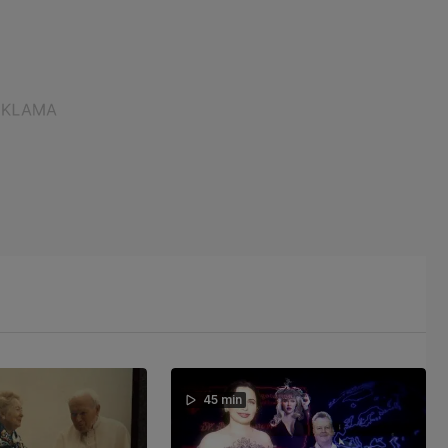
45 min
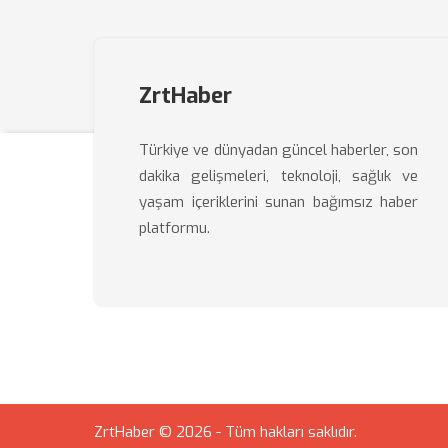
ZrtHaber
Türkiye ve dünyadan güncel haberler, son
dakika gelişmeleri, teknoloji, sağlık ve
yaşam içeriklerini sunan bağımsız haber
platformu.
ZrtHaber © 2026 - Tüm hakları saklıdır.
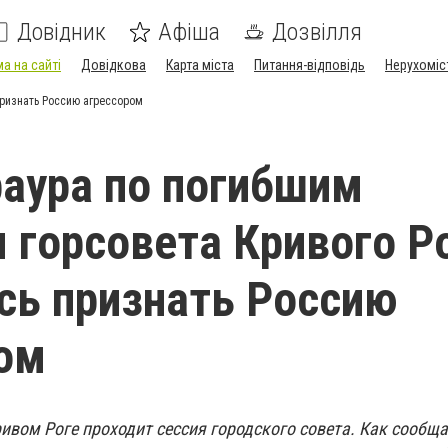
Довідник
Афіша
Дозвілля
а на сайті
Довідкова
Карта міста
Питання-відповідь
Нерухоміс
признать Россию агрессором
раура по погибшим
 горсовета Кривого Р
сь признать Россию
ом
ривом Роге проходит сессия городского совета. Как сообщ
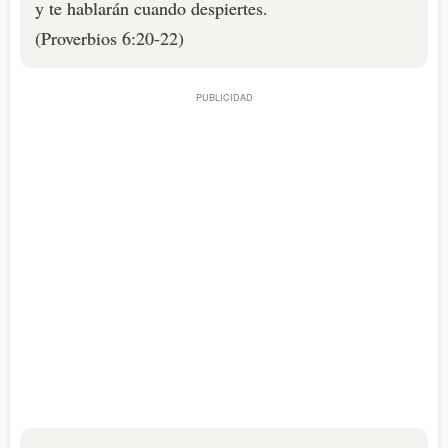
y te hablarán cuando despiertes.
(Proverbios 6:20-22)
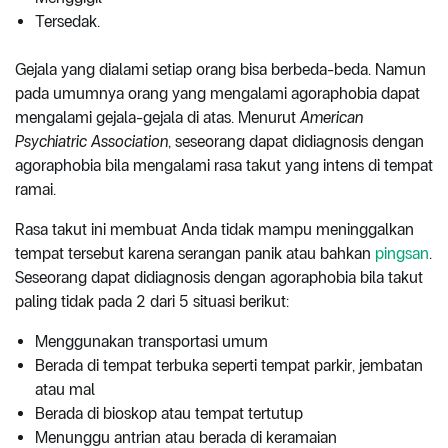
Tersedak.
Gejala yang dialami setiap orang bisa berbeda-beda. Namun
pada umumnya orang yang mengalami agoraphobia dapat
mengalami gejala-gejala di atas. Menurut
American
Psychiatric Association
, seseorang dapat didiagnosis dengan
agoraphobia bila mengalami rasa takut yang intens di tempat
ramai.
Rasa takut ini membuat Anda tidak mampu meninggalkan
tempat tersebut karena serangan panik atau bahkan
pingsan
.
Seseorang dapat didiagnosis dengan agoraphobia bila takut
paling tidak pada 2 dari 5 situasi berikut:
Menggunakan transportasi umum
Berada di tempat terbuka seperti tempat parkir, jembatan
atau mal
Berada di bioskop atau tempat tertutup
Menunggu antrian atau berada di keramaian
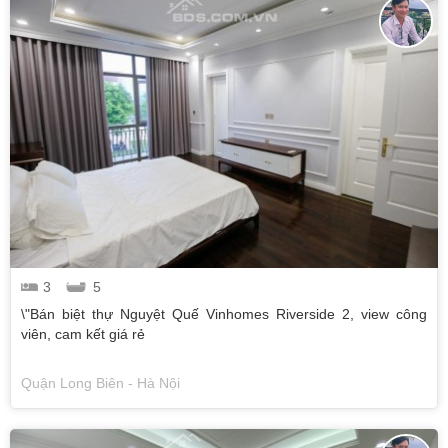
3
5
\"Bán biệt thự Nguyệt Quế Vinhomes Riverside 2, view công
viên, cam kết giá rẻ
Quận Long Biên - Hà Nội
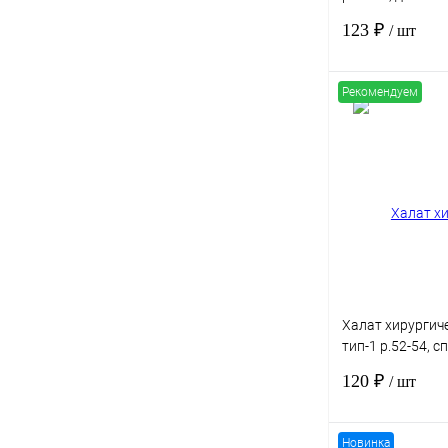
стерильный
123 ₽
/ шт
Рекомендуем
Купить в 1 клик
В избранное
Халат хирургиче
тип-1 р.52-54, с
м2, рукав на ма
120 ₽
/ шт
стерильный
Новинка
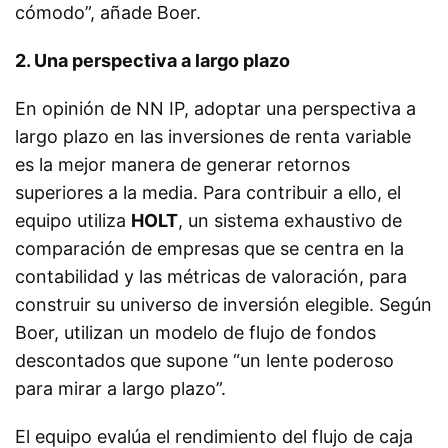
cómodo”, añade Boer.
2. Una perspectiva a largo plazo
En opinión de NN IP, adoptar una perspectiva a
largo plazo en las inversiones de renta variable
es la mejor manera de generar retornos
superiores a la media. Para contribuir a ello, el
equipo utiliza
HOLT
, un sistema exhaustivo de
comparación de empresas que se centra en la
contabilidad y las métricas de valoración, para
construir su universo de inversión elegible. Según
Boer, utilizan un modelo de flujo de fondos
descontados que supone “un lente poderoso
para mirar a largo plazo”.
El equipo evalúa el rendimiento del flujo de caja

==*==

What to work on –
Please write out, exactly as they appear, the lines from the one containing "para mirar a" through the last line of the records above, and nothing more.

Response area –
para mirar a largo plazo”.
El equipo evalúa el rendimiento del flujo de caja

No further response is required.